The adapted screenplay was a collaborative effort from Charlie Wachtel, David Rabinowitz, Kevin Willmott, and director Spike Lee. The film is simultaneously laugh outloud funny and provocative. The outlandish plan involves Ron Stallworth (and his white voice) being the telephone connection, and partner (and non-practicing Jew) Flip Zimmerman (Adam Driver) being the “white face” of Ron Stallworth at KKK meetings. There is extreme tension during Zimmerman’s undercover scenes, and much of the humor occurs during Stallworth’s phone conversations. Topher Grace is extremely effective as David Duke, a thankless role to say the least.

Superb support work is widespread in this film that runs 2 hour and 15 minutes. Robert John Burke plays a no-nonsense Chief Bridges; Frederick Weller is racist jackass patrolman Andy Landers; Laura Harrier is Patrice, the Angela Davis lookalike activist and love interest; Jasper Paakkonen plays skeptical and high-strung Klansman Felix; Paul Walter Hauser (I, TONYA) is the comical and unnerving Ivanhoe; and even Harry Belafonte makes a surprise big screen appearance. Other notables include Alec Baldwin (in an opening that sets the stage), Nicholas Turturro, Damaris Lewis, Ryan Eggold, Isiah Whitlock Jr, and Arthur J Nascarella. It’s a terrific and deep cast and they walk the fine line between entertainment and enlightenment. There is no shortage of Hollywood family genes and blending thanks to: Washington, Baldwin, Turturro, Buscemi, and Weller (it plays like 2 degrees of separation).

A low-budget look to the film gives it an authenticity and 1970’s vibe, and cinematographer Chayse Irvin works wonders with the camera in a multitude of situations where our attention should be on the dialogue of the characters rather than the colorfulness of set pieces. Black Ron running the show from a telephone (and a white voice) and White Ron face-first in the muck both have their burdens to bear, and much of the time, Zimmerman’s is the more interesting of the two – although as a whole, it’s an astonishing story.

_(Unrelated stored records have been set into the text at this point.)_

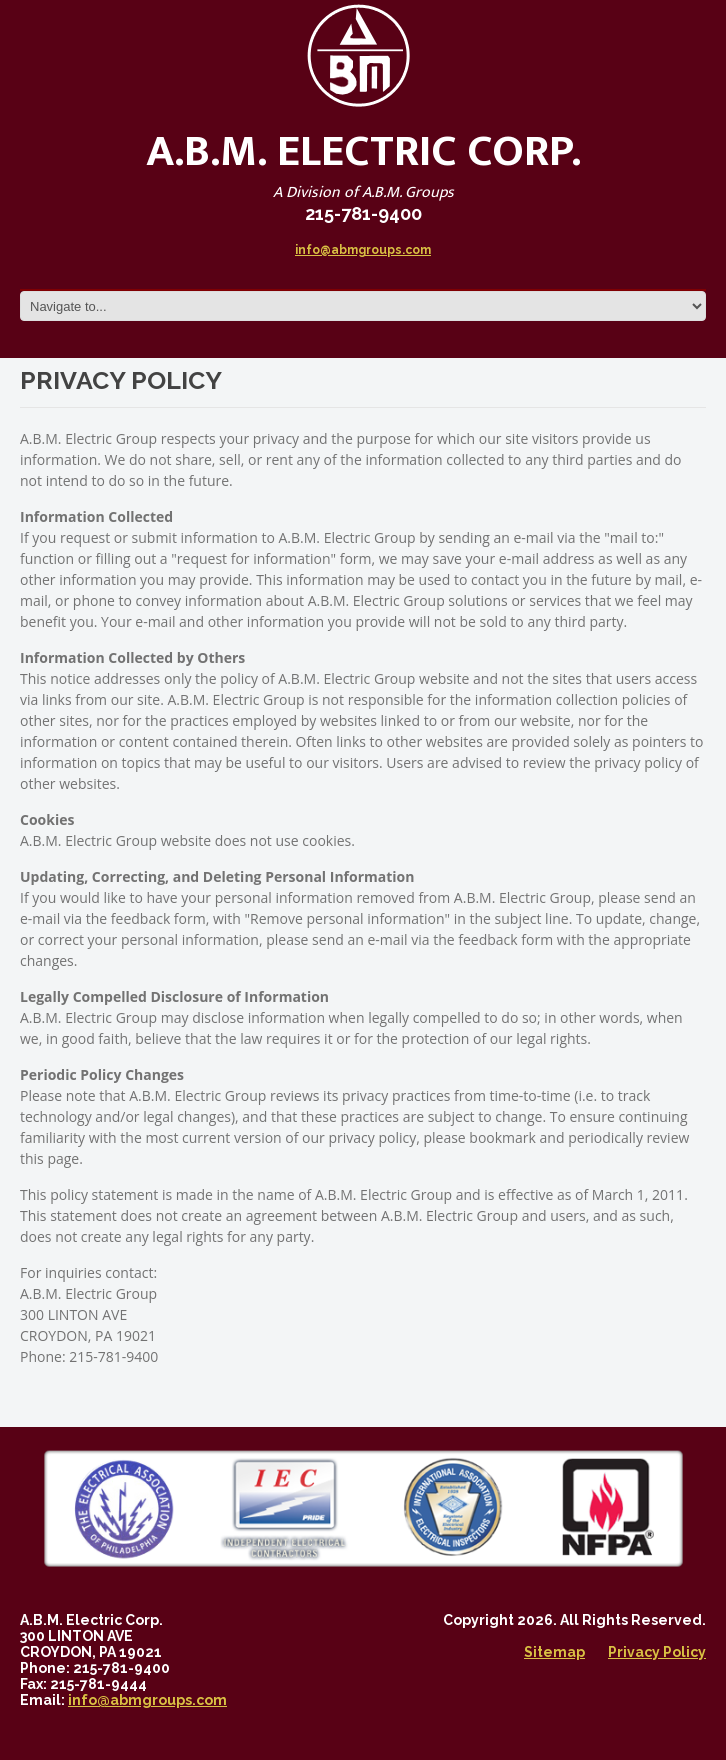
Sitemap (554, 1652)
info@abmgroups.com (363, 250)
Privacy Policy (657, 1652)
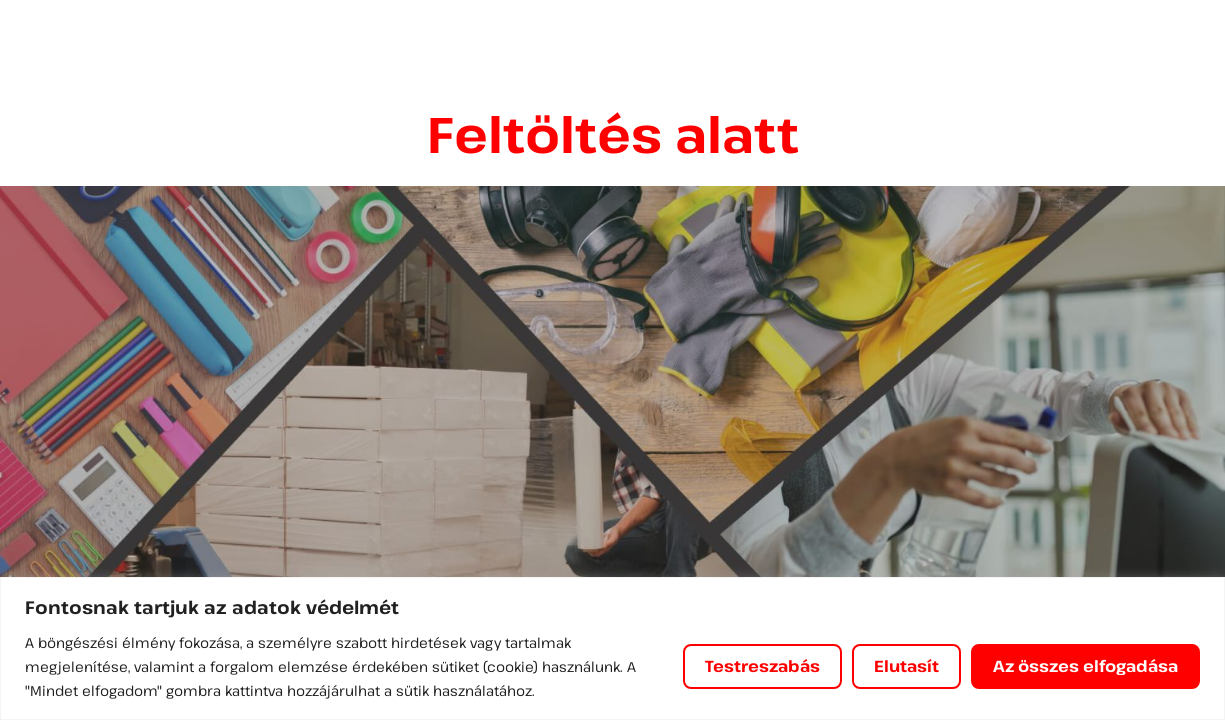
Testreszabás (762, 666)
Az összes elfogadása (1085, 666)
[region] (612, 648)
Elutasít (906, 666)
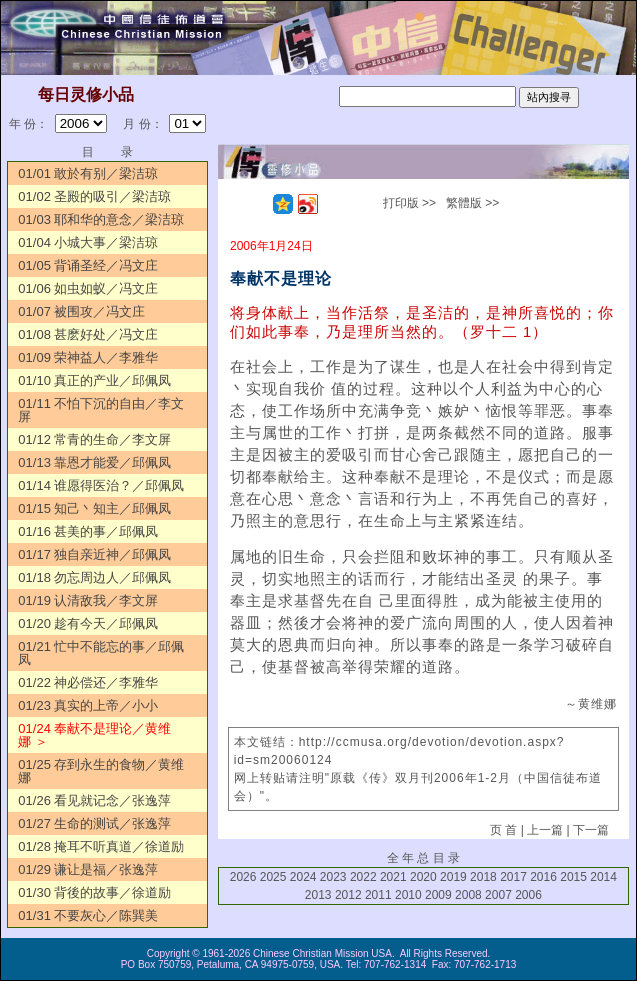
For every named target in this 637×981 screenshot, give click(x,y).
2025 (273, 877)
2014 (603, 877)
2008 (468, 895)
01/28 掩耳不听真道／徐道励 (101, 846)
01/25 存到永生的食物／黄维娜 (101, 771)
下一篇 (591, 830)
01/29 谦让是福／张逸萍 (88, 869)
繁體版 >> (472, 203)
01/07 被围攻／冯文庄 (81, 311)
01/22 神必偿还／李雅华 (88, 682)
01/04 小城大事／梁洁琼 (88, 242)
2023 (333, 877)
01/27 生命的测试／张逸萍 (94, 823)
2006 (528, 895)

Perhaps Spike Lee set out to make the polar opposite of D.W. Griffith’s 1915 most controversial film THE BIRTH OF A NATION, and he has certainly crafted one of the most effective films of his oeuvre. He also nails a few jabs at Trump and the current political climate, while the music from Terrence Blanchard perfectly complements the tone. Mr. Lee interjects some historic moments as well as some fictional ones – none more powerful than the back and forth chants of “White Power” “Black Power”. At the conclusion, Lee serves up footage of Charlottesville, reminding us that the racism that caused us chuckles over the past couple of hours, remains prevalent today … only that’s not the least bit funny.